What the exercise asks => Lines from the one containing "EMPLACEMENT" through the last one in the data below: write them out word for word, and only them.
Top of Data extract
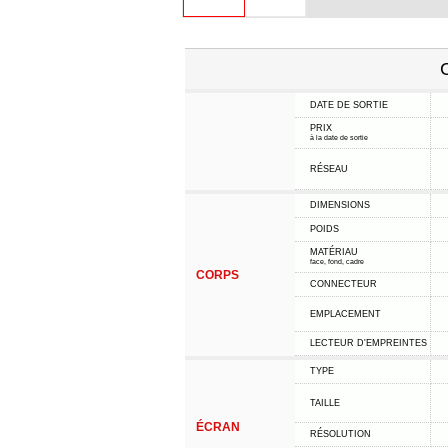
C
DATE DE SORTIE
PRIX
à la date de sortie
RÉSEAU
DIMENSIONS
POIDS
MATÉRIAU
face, fond, cadre
CORPS
CONNECTEUR
EMPLACEMENT
LECTEUR D'EMPREINTES
TYPE
TAILLE
ÉCRAN
RÉSOLUTION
Bottom of Data extract
Answer section =>
EMPLACEMENT
LECTEUR D'EMPREINTES
TYPE
TAILLE
ÉCRAN
RÉSOLUTION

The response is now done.